Hello again…

Thanks to my new son-in-law, I am now trying to blog more easily and regularly. (However, unfortunately, in the transition we have lost comments on previous posts.) We will see. The problem is that I am technologically challenged…But now a thought and question.

Recently Martin Marty has raised the question (not the first to do so) whether Thanksgiving is in any sense a Christian “holiday.”

Is it? Or is it simply a sample of American civil religion, with a generic God who blesses extravagantly but does not demand anything like commitment or covenant or allegiance? If that’s what it is, can we redeem it and Christianize it somehow? Through specific practices?

3 Responses to “Hello again…”

  1. Alex says:

    I think thanksgiving is a family holiday. It is one of the few times of the year where the kids come home from college, the family goes to see grandma, where everyone actually sits together at a dinner table and has a conversation, and the family remembers to give compliments to the chef. These are important rituals, that our society needs. Thankfully thanksgiving isn’t particularly commercial or built up, you get an influx of supermarket adds, but that is forgivable.

    I think that as Christians we can add to the holiday by inviting their family in Christ to dinner, the poor, the lonely, the people away from home, without a home. They can pray prayers of thankfulness at church, and use it as a time to remember that everyone isn’t as blessed as us, maybe read Bread for the World’s hunger report:http://www.hungerreport.org/2009/.

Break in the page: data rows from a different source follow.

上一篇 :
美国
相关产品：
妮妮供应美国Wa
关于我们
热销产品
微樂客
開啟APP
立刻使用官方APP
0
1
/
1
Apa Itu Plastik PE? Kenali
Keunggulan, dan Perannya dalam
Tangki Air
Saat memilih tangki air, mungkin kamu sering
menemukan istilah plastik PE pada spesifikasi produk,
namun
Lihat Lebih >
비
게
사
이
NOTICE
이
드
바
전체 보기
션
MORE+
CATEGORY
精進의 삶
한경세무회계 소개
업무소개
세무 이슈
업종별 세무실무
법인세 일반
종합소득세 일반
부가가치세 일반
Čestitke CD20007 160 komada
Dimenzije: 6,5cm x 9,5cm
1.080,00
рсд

    Besides that I don’t really think thanksgiving needs saving. We Christians can participate in it, augment it, love Christ’s family in it.

  2. MJG says:

    Alex, I actually basically agree with you and admire what your house does for Thanksgiving. What I sometimes hear from people, even in churches, however, is “This is ONLY a family [and national] holiday” not a time for hospitality to outsiders, or (implicitly), “See how blessed/propserous we are? God must really love us here in America [i.e., more than people in those other countries who have and consume much less].”

  3. Alex says:

    I agree with what you say also. That is why I admire what Bread for the World does. I think that when the Gospel is lived there is no room for statements of the sort: “The Gospel doesn’t apply here”. Which in one way is comforting, because we don’t have to live a split personalitly, we can work on putting Christ at the center. Of course I know is there, but that doesn’t keep one from speaking out against bad argument.

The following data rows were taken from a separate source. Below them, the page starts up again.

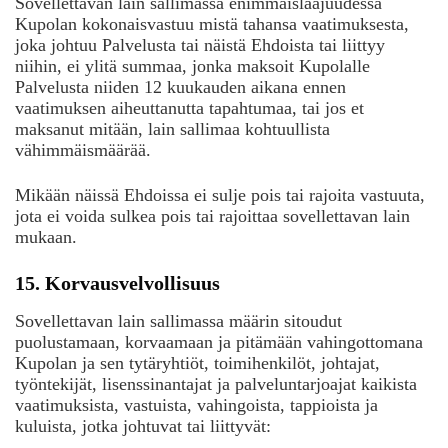
Sovellettavan lain sallimassa enimmäislaajuudessa
Kupolan kokonaisvastuu mistä tahansa vaatimuksesta,
joka johtuu Palvelusta tai näistä Ehdoista tai liittyy
niihin, ei ylitä summaa, jonka maksoit Kupolalle
Palvelusta niiden 12 kuukauden aikana ennen
vaatimuksen aiheuttanutta tapahtumaa, tai jos et
maksanut mitään, lain sallimaa kohtuullista
vähimmäismäärää.
Mikään näissä Ehdoissa ei sulje pois tai rajoita vastuuta,
jota ei voida sulkea pois tai rajoittaa sovellettavan lain
mukaan.
15. Korvausvelvollisuus
Sovellettavan lain sallimassa määrin sitoudut
puolustamaan, korvaamaan ja pitämään vahingottomana
Kupolan ja sen tytäryhtiöt, toimihenkilöt, johtajat,
työntekijät, lisenssinantajat ja palveluntarjoajat kaikista
vaatimuksista, vastuista, vahingoista, tappioista ja
kuluista, jotka johtuvat tai liittyvät:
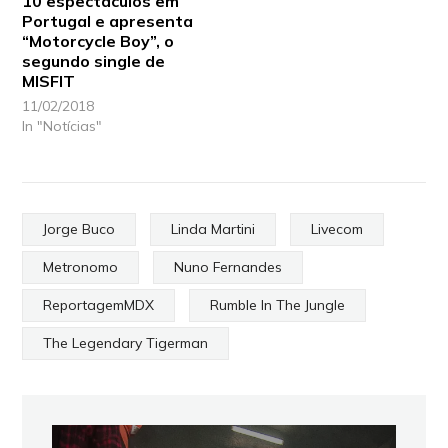
10 espectáculos em
Portugal e apresenta
“Motorcycle Boy”, o
segundo single de
MISFIT
11/02/2018
In "Notícias"
Jorge Buco
Linda Martini
Livecom
Metronomo
Nuno Fernandes
ReportagemMDX
Rumble In The Jungle
The Legendary Tigerman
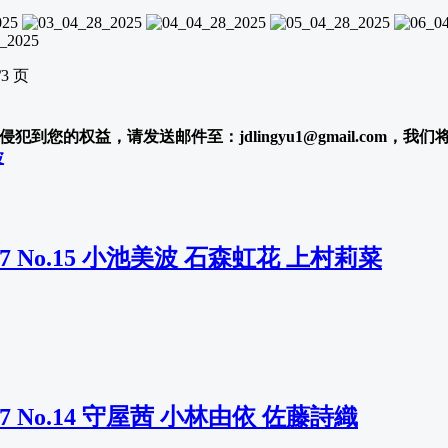
/
3 页
犯到您的权益，请发送邮件至：jdlingyu1@gmail.com，我
波
 2017 No.15 小池美波 石森虹花 上村莉菜
 2017 No.14 守屋茜 小林由依 佐藤詩織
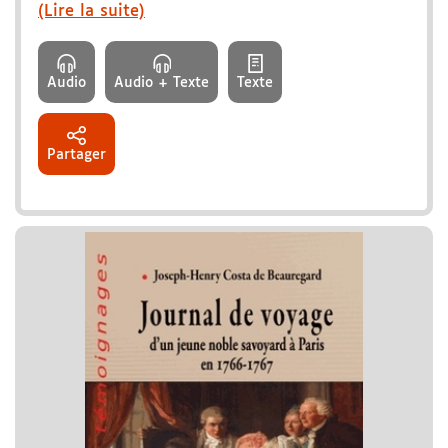
(Lire la suite)
Audio
Audio + Texte
Texte
Partager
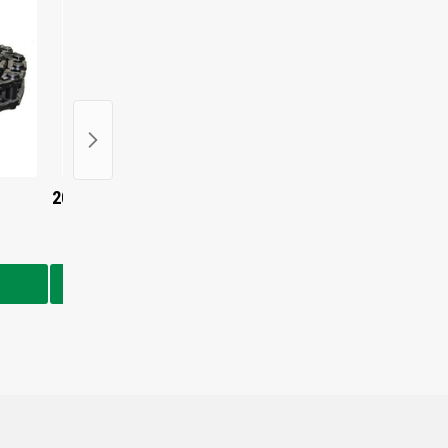
20/925261 - Case Fahrantrieb
47043305 - Case Fahra
€2.742,00
€1.223,00
In den Warenkorb
In den Warenkorb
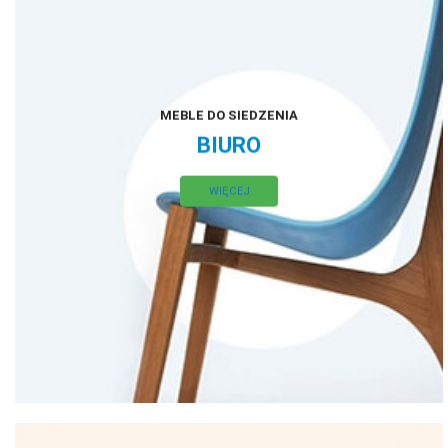
MEBLE DO SIEDZENIA
BIURO
WIĘCEJ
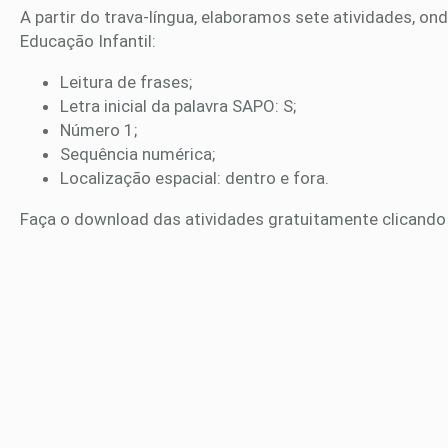
A partir do trava-língua, elaboramos sete atividades, 
Educação Infantil:
Leitura de frases;
Letra inicial da palavra SAPO: S;
Número 1;
Sequência numérica;
Localização espacial: dentro e fora.
Faça o download das atividades gratuitamente clicando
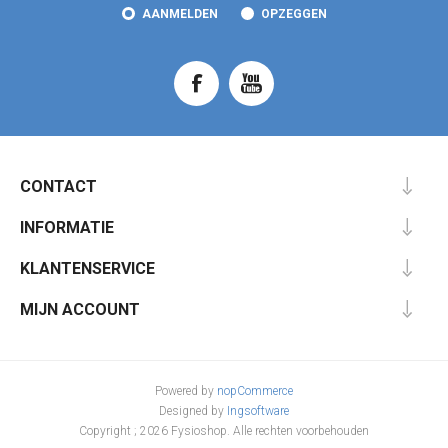
AANMELDEN
OPZEGGEN
CONTACT
INFORMATIE
KLANTENSERVICE
MIJN ACCOUNT
Powered by
nopCommerce
Designed by
Ingsoftware
Copyright ; 2026 Fysioshop. Alle rechten voorbehouden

    I think thanksgiving doesn’t have to be as elaborate as what our house does, inviting homeless people that we know over for dinner. Last year you invited brothers and sisters in Christ who were away from family and therefore didn’t have anyone else to spend it with. My pastor and his wife invited anyone from the church who didn’t have a place to go this year, and therefore a person from Nigeria had a place to be. I think it is little things where Christians differentiate themselves from the rest of society, as more globally minded, part of a larger family. I guess it comes down to believing in the concrete body of Christ.

    One of the goals of our community is to in live an intentional family with brothers in sisters in Christ. Hopefully one of the side-effects of that is to remind people of how Christians can be different. We had so much fun at our little thanksgiving party. It didn’t feel like service in any way. Just time with loved ones.